Recentemente un gruppo di do­dici docenti della facoltà di medici­na di Roma ha firmato un documen­to che sostiene la tesi che la vita di una persona comincia dal concepi­mento.  Quasi contemporaneamen­te, però, un altro documento, firma­to tra gli altri da Rita Levi Montalci­ni, Umberto Veronesi, lo stesso Carlo Flamigni e insigni embriologi, ha preso una posizione completamen­te diversa: non si può parlare di per­sona nelle prime fasi di sviluppo dell'embrione.

«La questione - spiega Flamigni - come si vede è complessa.  Posizio­ni tanto diverse chiedono riflessio­ne: non si abbia la pretesa di far decidere alla Camera chi ha ragione.  La discussione deve continuare nei luoghi deputati: sulle riviste scientifi­che e nei congressi.  Tanto più che questa è una questione che riguarda la libertà personale ed uno stato lai­co non dovrebbe ficcare il naso nei fatti dei cittadini».

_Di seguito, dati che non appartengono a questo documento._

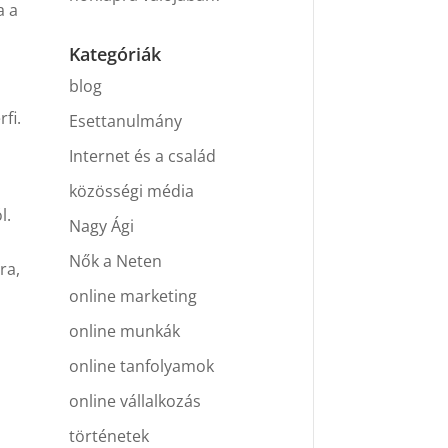
a a
Kategóriák
blog
fi.
Esettanulmány
Internet és a család
közösségi média
l.
Nagy Ági
Nők a Neten
ra,
online marketing
online munkák
online tanfolyamok
online vállalkozás
történetek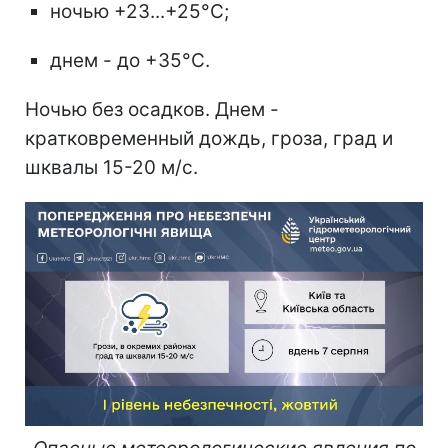
ночью +23...+25°С;
днем - до +35°С.
Ночью без осадков. Днем -
кратковременный дождь, гроза, град и
шквалы 15-20 м/с.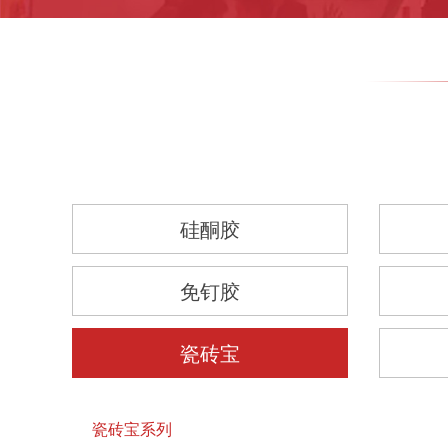
硅酮胶
免钉胶
瓷砖宝
瓷砖宝系列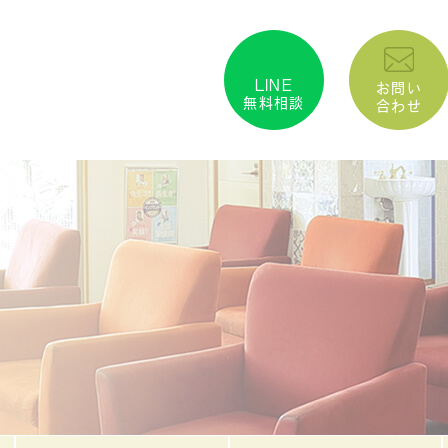
LINE
お問い
無料相談
合わせ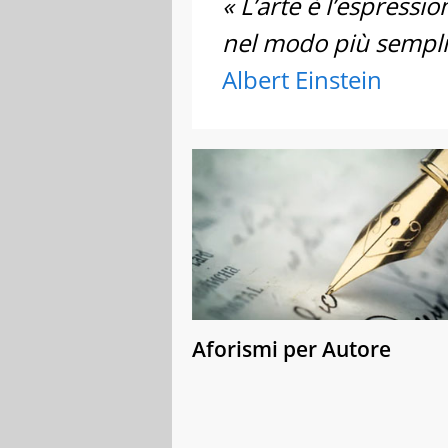
« L’arte è l’espress
nel modo più sempli
Albert Einstein
Aforismi per Autore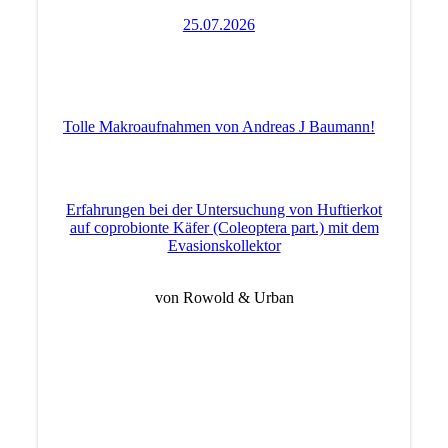
25.07.2026
Tolle Makroaufnahmen von Andreas J Baumann!
Erfahrungen bei der Untersuchung von Huftierkot
auf coprobionte Käfer (Coleoptera part.) mit dem
Evasionskollektor
von Rowold & Urban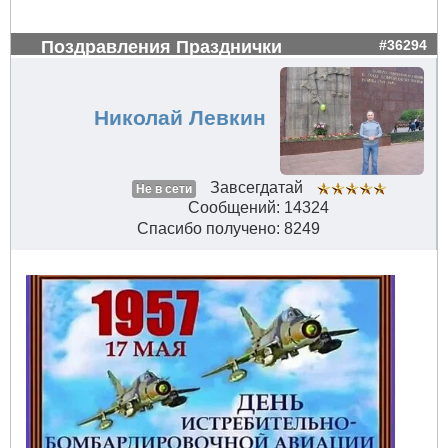
Поздравления Празднички
#36294
Николай Левкин
Завсегдатай
Не в сети
Сообщений: 14324
Спасибо получено: 8249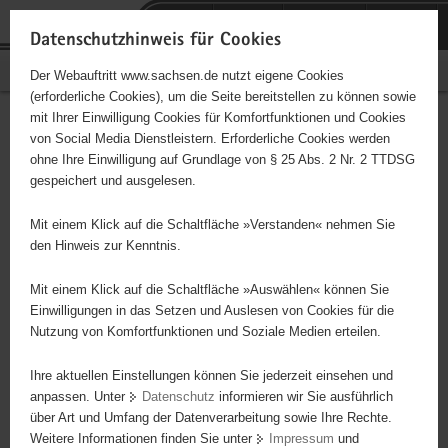
P
Portalübergreifende
o
H
Navigation
Datenschutzhinweis für Cookies
r
a
S
Bürgerschaftliches Engagement
Der Webauftritt www.sachsen.de nutzt eigene Cookies
t
u
e
(erforderliche Cookies), um die Seite bereitstellen zu können sowie
a
p
r
mit Ihrer Einwilligung Cookies für Komfortfunktionen und Cookies
l
t
v
Hauptinhalt
Engagementbörse
von Social Media Dienstleistern. Erforderliche Cookies werden
ü
i
i
ohne Ihre Einwilligung auf Grundlage von § 25 Abs. 2 Nr. 2 TTDSG
b
n
c
gespeichert und ausgelesen.
e
h
e
Ergebnisse auf Karte anzeigen
r
a
Mit einem Klick auf die Schaltfläche »Verstanden« nehmen Sie
g
l
den Hinweis zur Kenntnis.
r
t
Alles
Initiativen
Projekte
e
Mit einem Klick auf die Schaltfläche »Auswählen« können Sie
Nach Alphabet
Nach Postleitzahl
i
Einwilligungen in das Setzen und Auslesen von Cookies für die
Nutzung von Komfortfunktionen und Soziale Medien erteilen.
f
e
Ihre aktuellen Einstellungen können Sie jederzeit einsehen und
65 Suchergebnisse
n
anpassen. Unter
Datenschutz
informieren wir Sie ausführlich
d
über Art und Umfang der Datenverarbeitung sowie Ihre Rechte.
NEUE HEIMAT TORGAU e. V.
e
Weitere Informationen finden Sie unter
Impressum
und
N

Un suggerimento tanto poco ascoltato che al Parlamento si discu­te un testo unificato il cui primo articolo dice, sostanzialmente, che deve essere garantito il diritto alla nascita del concepito attraverso la procreazione assistita «In altri ter­mini - spiega Flamigni - l'embrione concepito attraverso le tecniche di riproduzione assistita avrebbe diritto di vivere anche se fosse malformato, e questo crea condizioni diverse in chi concepisce naturalmen­te e chi invece no».

Oltre allo statuto dell'embrione, però c'è un altro tema che divide gli animi: la famiglia.  C'è uno scontro, in sostanza, tra chi considera genitore solo colui che trasmette la pro­pria fiaccola genetica e chi invece, sulla base di un'etica della responsabilità, pensa che il genitore sia colui che si occupa dei figli.  La proposta di legge dice no ai donatori di game­ti ispirandosi alla prima di queste due posizioni. «Ma nella stesura del­la proposta - continua Flamigni - ci sono delle affermazioni anche più oltranziste, inaccettabili in un paese civile.  Ad esempio, vi si dice che non può essere congelato seme o ovocita di una persona singola.  Questo vuol dire che una donna giovane affetta da leucemia non può conser­vare l'ovocita per tentare di avere un figlio una volta superata la malat­tia se non è sposata». «Da parte dei laici - conclude Flamigni - c'è dispo­nibilità alla mediazione, dall'altra parte sembra di no».  Insomma, an­che se il Papa chiede di fare più figli, le posizioni di una parte del mondo cattolico sembrano rendere più diffi­cile procreare.